Work order
From the line that contains "SHEIN Swim Frauen" through the end of the records below, write out each line exactly as it appears, but not the pictures.

Saved data entries
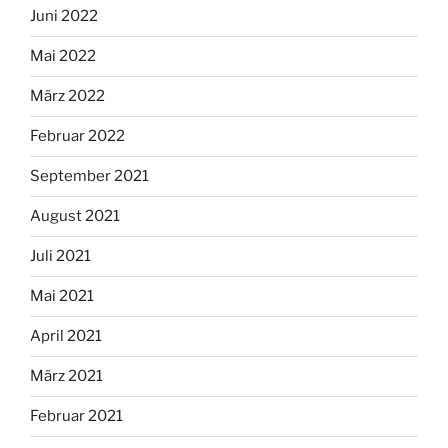
Juni 2022
Mai 2022
März 2022
Februar 2022
September 2021
August 2021
Juli 2021
Mai 2021
April 2021
März 2021
Februar 2021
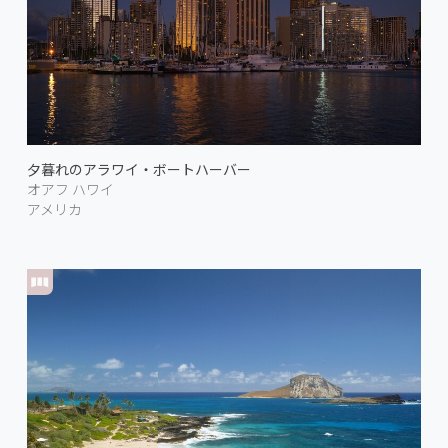
夕暮れのアラワイ・ボートハーバー
オアフ ハワイ
アメリカ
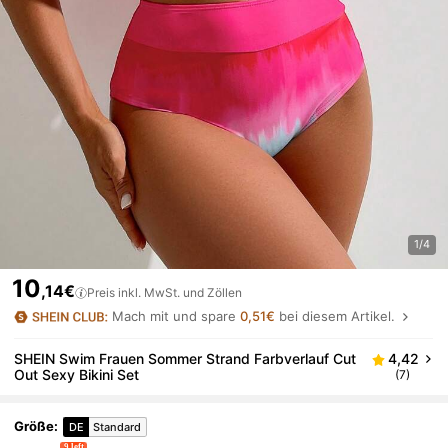
1/4
10
,14€
Preis inkl. MwSt. und Zöllen
Mach mit und spare
0,51€
bei diesem Artikel.
SHEIN Swim Frauen Sommer Strand Farbverlauf Cut
4,42
Out Sexy Bikini Set
(7)
Größe
:
DE
Standard
9 left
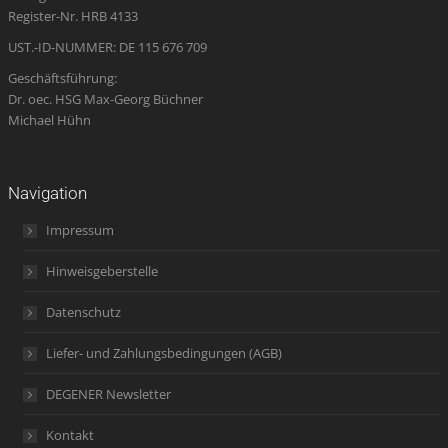
window
window
window
new
window
Register-Nr. HRB 4133
window
UST.-ID-NUMMER: DE 115 676 709
Geschäftsführung:
Dr. oec. HSG Max-Georg Büchner
Michael Hühn
Navigation
Impressum
Hinweisgeberstelle
Datenschutz
Liefer- und Zahlungsbedingungen (AGB)
DEGENER Newsletter
Kontakt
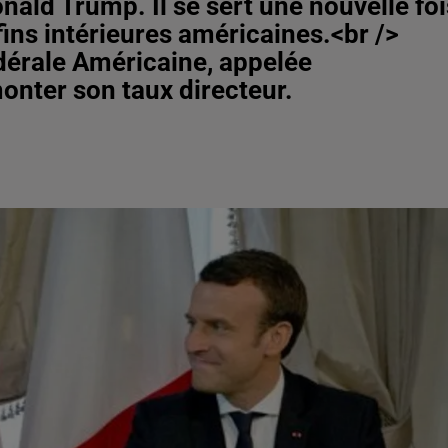
nald Trump. Il se sert une nouvelle foi
 fins intérieures américaines.<br />
édérale Américaine, appelée
nter son taux directeur.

Answer for this exercise
SHEIN Swim Frauen Sommer Strand Farbverlauf Cut
4,42
Out Sexy Bikini Set
(7)
Größe
:
DE
Standard
9 left
window
window
window
new
window
Register-Nr. HRB 4133
window
UST.-ID-NUMMER: DE 115 676 709
Geschäftsführung:
Dr. oec. HSG Max-Georg Büchner
Michael Hühn
Navigation
Impressum
Hinweisgeberstelle
Datenschutz
Liefer- und Zahlungsbedingungen (AGB)
DEGENER Newsletter
Kontakt
nald Trump. Il se sert une nouvelle foi
 fins intérieures américaines.<br />
édérale Américaine, appelée
nter son taux directeur.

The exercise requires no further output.